As C++ style comments are fairly common convention in other languages, this filter can often be used for other languages as well using generic_mode. In Generic Mode, many C/C++ specific considerations and options will be disabled. See Generic Mode for more information.

matrix:
- name: cpp
  pipeline:
  - pyspelling.filters.cpp
      line_comments: false
  sources:
  - js_files/**/*.{cpp,hpp,c,h}

Filtering String types

When strings is enabled, you can specify which strings you want to allow via the string_types option. Valid string types are S for standard, L for long/wide, U for Unicode (all variants), and R for raw. Case is not important, and the default value is sul.

If specifying R, you must also specify either U, L, or S as raw strings are also either S, L, or S strings. Selecting UR will select both Unicode strings and Unicode raw strings.
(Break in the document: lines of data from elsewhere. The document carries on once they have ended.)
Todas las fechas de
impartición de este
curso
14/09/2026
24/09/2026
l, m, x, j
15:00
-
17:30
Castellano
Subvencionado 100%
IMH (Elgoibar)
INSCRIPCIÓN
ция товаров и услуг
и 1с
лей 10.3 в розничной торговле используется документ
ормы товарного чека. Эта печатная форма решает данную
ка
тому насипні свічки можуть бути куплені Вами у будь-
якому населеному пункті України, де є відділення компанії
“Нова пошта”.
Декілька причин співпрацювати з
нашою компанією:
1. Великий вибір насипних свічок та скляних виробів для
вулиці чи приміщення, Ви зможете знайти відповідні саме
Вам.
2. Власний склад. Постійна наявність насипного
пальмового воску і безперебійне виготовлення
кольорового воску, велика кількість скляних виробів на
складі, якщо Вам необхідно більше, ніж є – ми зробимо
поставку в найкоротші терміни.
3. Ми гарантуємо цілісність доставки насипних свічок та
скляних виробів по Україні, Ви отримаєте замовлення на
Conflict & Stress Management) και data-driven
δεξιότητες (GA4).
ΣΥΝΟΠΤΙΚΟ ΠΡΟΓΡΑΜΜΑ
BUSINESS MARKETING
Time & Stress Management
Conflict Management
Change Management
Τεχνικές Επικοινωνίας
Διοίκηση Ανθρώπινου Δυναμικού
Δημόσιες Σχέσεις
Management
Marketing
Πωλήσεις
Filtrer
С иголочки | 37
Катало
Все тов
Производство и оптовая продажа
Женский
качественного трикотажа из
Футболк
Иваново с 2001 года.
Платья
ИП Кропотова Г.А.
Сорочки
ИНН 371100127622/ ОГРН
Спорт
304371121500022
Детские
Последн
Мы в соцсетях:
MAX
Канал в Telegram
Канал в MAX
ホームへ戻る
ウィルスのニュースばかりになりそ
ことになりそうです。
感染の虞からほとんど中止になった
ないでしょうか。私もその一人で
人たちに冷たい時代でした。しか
If you need to target just raw strings, you can use R* which will target all raw string types: raw Unicode, raw wide, and raw standard. You can use * for other types as well. You can also just specify * by itself to target all string types.

Generic Mode

C/C++ style comments are not exclusive to C/C++. Many different file types have adopted similar style comments. The CPP filter has a generic mode which allows for a C/C++ style comment extraction without all the C/C++ specific considerations. Simply enable generic_mode via the options.

Generic Mode disables the C/C++ specific nuance of allowing multiline comments via escaping newlines. This is a very C/C++ specific thing that is rarely carried over by others that have adopted C/C++ style comments:

// Generic mode will \
   not allow this.

Generic Mode will not decode any character escapes in strings when enabled. C/C++ has very specific rules for handling string escapes, only a handful of which may translate to other languages. Generic Mode is mainly meant for comments and not strings, but will return content of single quoted and double quoted strings if strings is enabled. All related escape decoding options do not apply to Generic Mode.

Trigraphs are very C/C++ specific, and will never be evaluated in Generic Mode.

Lastly, when using this filter in Generic Mode, you can also adjust the category prefix from cpp to whatever you would like via the prefix option.

Options

Options Type Default Description
block_comments bool True Return SourceText entries for each block comment.
line_comments bool True Return SourceText entries for each line comment.
strings bool False Return SourceText entries for each string.
group_comments bool False Group consecutive inline comments as one SourceText entry.
trigraphs bool False Account for trigraphs in C/C++ code. Trigraphs are never evaluated in Generic Mode.
generic_mode bool False Parses files with a generic C++ like mode for parsing C++ style comments from non C++ files. See Generic Mode for more info.
decode_escapes bool True Enable/disable string escape decoding. Strings are never decoded in Generic Mode.
charset_size int 1 Set normal string character byte width.
exec_charset string 'utf-8 Set normal string encoding.
wide_charset_size int 4 Set wide string character byte width.
wide_exec_charset string 'utf-32 Set wide string encoding.
string_types string "sul" Set the allowed string types to capture: standard strings (s), wide (l), Unicode (u), and raw (r). * captures all strings, or when used with a type, captures all variants of that type r*.
prefix string 'cpp' Change the category prefix.

Categories

CPP returns text with the following categories. cpp prefix can be changed via the prefix option.

Category Description
cpp-block-comment Text captured from C++ style block comments.
cpp-line-comment Text captured from C++ style line comments.
cpp-string Text captured from strings.